Column: Mijn moeder gaat stemmen

'Kunt u mij even helpen?' De vrouw heeft haar rollator in een stemhokje geparkeerd en draait zich om naar de leden van het stembureau. Die kijken vriendelijk, maar komen niet in beweging. 'Dat mogen wij niet doen, mevrouw. U moet het biljet zelf invullen.'
Bij het stembureau in het woonzorgcentrum staat een flinke rij rollators opgesteld. Samen met mijn moeder wacht ik tot we aan de beurt zijn. Het kan nog wel even duren, maar dat geeft niks, niemand heeft haast. Belangstellend kijken we toe hoe dit wordt opgelost. Nergens hangen gordijntjes, dus we kunnen het allemaal goed volgen.
'Mijn leesbril is gisteren stuk gevallen, ik kan die lettertjes niet lezen.' Het stemvolume van de vrouw in het stemhokje doet vermoeden dat ook haar oren niet helemaal meer in orde zijn. Ze kijkt de voorzitter van het stembureau aan met een smekende blik. Die overlegt fluisterend met zijn buurman en zegt dan: 'Mevrouw, vindt u het goed als deze meneer u komt helpen? U moet daar namelijk toestemming voor geven.'
De vrouw roept dat ze het prima vindt, waarop de man van het stembureau opstaat en richting stemhokje loopt.
'Fijn, dank u wel.

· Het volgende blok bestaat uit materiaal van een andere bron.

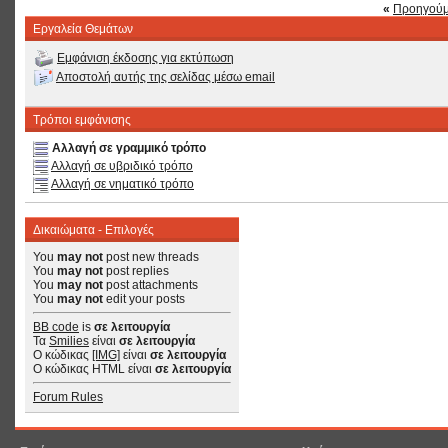
«
Προηγούμ
Εργαλεία Θεμάτων
Εμφάνιση έκδοσης για εκτύπωση
Αποστολή αυτής της σελίδας μέσω email
Τρόποι εμφάνισης
Αλλαγή σε γραμμικό τρόπο
Αλλαγή σε υβριδικό τρόπο
Αλλαγή σε νηματικό τρόπο
Δικαιώματα - Επιλογές
You
may not
post new threads
You
may not
post replies
You
may not
post attachments
You
may not
edit your posts
BB code
is
σε λειτουργία
Τα
Smilies
είναι
σε λειτουργία
Ο κώδικας
[IMG]
είναι
σε λειτουργία
Ο κώδικας HTML είναι
σε λειτουργία
Forum Rules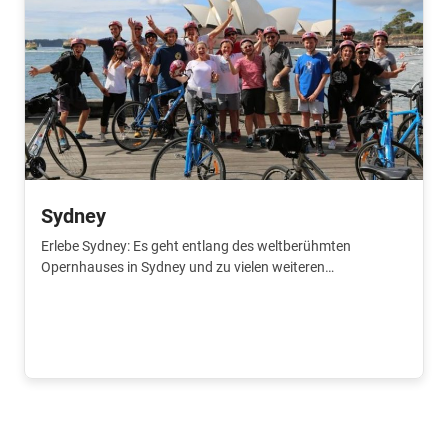
Sydney
Erlebe Sydney: Es geht entlang des weltberühmten
Opernhauses in Sydney und zu vielen weiteren
Sehenswürdigkeiten!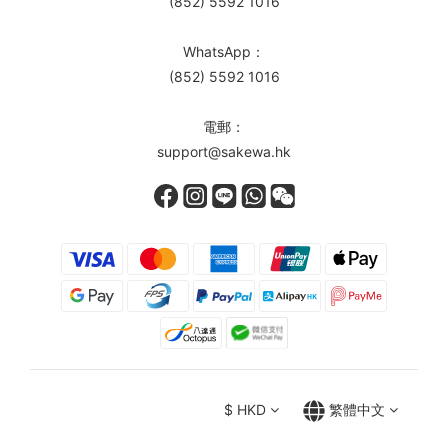
(852) 5592 1016
WhatsApp：
(852) 5592 1016
電郵：
support@sakewa.hk
$
HKD
繁體中文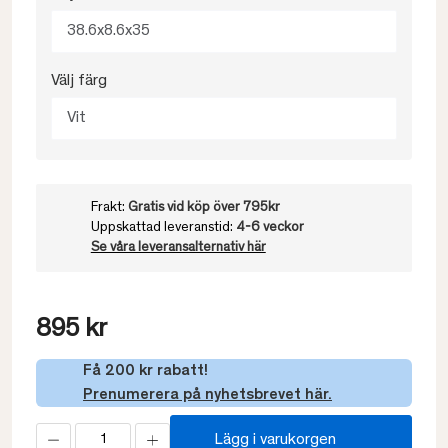
38.6x8.6x35
Välj färg
Vit
Frakt:
Gratis vid köp över 795kr
Uppskattad leveranstid:
4-6 veckor
Se våra leveransalternativ här
895 kr
Få 200 kr rabatt!
Prenumerera på nyhetsbrevet här.
Lägg i varukorgen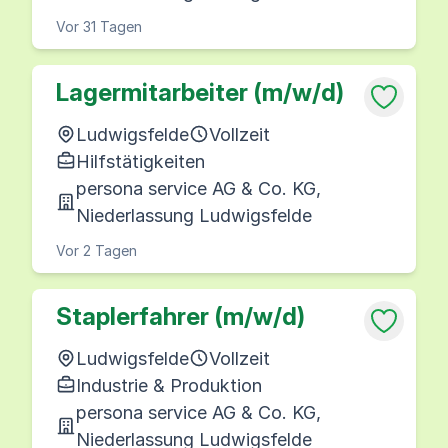
Vor 31 Tagen
Lagermitarbeiter (m/w/d)
Ludwigsfelde
Vollzeit
Hilfstätigkeiten
persona service AG & Co. KG,
Niederlassung Ludwigsfelde
Vor 2 Tagen
Staplerfahrer (m/w/d)
Ludwigsfelde
Vollzeit
Industrie & Produktion
persona service AG & Co. KG,
Niederlassung Ludwigsfelde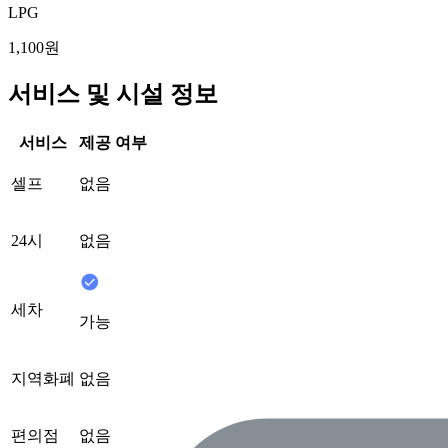
LPG
1,100원
서비스 및 시설 정보
서비스
제공 여부
셀프
없음
24시
없음
세차
가능
지역화폐
없음
편의점
없음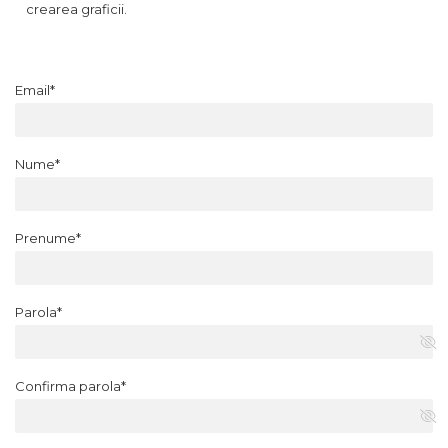
crearea graficii.
Email*
Nume*
Prenume*
Parola*
Confirma parola*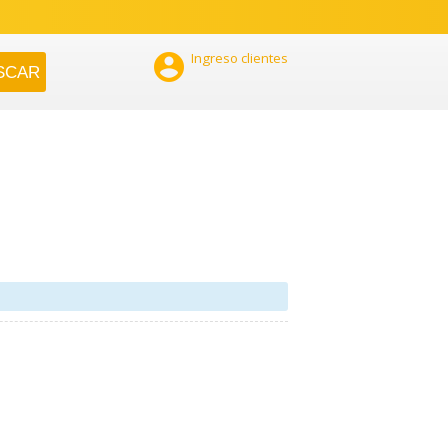

Ingreso clientes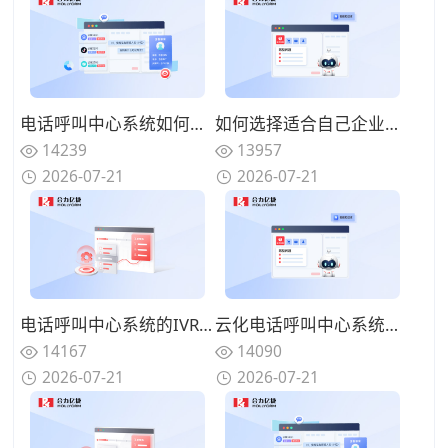
电话呼叫中心系统如何与在线渠道融合？全触点统一路由的协同方案
如何选择适合自己企业的电话呼叫中心系统？功能匹配与扩展性的权衡
14239
13957
2026-07-21
2026-07-21
电话呼叫中心系统的IVR设计有哪些技巧？告别迷宫式菜单的用户友好设计
云化电话呼叫中心系统有哪些优势？告别硬件束缚的灵活部署模式
14167
14090
2026-07-21
2026-07-21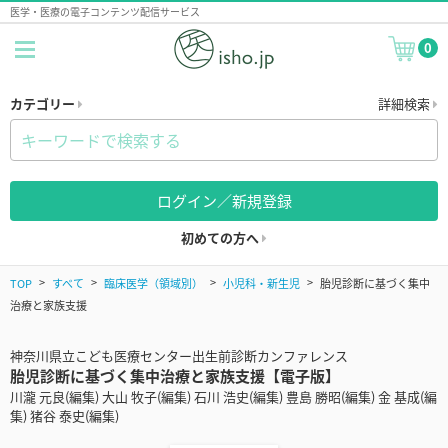
医学・医療の電子コンテンツ配信サービス
0
カテゴリー
詳細検索
ログイン／新規登録
初めての方へ
TOP
すべて
臨床医学（領域別）
小児科・新生児
胎児診断に基づく集中
治療と家族支援
神奈川県立こども医療センター出生前診断カンファレンス
胎児診断に基づく集中治療と家族支援【電子版】
川瀧 元良(編集) 大山 牧子(編集) 石川 浩史(編集) 豊島 勝昭(編集) 金 基成(編
集) 猪谷 泰史(編集)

Kunt u Buma voor mij aankruisen?' De man blijft schuin achter de vrouw staan en probeert vanaf daar duidelijk te maken waar het CDA te vinden is op het stembiljet. Dat heeft dit jaar oudtestamentische proporties. Uitgeklapt past het nauwelijks tussen de wanden van het hokje. Mijn moeder vergelijkt het aantal partijen met het aanbod van toetjes in de supermarkt: 'Veel te veel keuze, helemaal niet nodig.'
Een vrouw voor ons in de rij zegt tegen niemand in het bijzonder: 'Ik heb thuis al opgezocht waar Buma staat.'
Een man ergens achter ons roept: 'CDA lijst 5.'
'Ik geloof dat iedereen hier CDA stemt', fluistert mijn moeder. Zelf steunt ze haar hele leven al de PvdA, in navolging van haar ouders en grootouders, die aanhangers waren van de SDAP. Dat rode nest heeft ze nooit verloochend - zij het meer uit gewoonte dan uit overtuiging, denk ik wel eens. Wilders heeft volgens haar soms wel eens gelijk. Maar ja, dat kapsel! Ook Rutte praat niet altijd onzin, vindt ze. Maar dat eeuwige lachje! Van mijn sympathie voor de Partij voor de Dieren snapt ze helemaal niets: 'Wat willen die? Een koe in de regering?'
In het stemhokje duurt de worsteling met het gigantische stembiljet voort. Als het eindelijk plat op de lessenaar ligt, is het rode potlood zoek. De man buigt zich om de rollator heen en vist het potlood onder het biljet vandaan.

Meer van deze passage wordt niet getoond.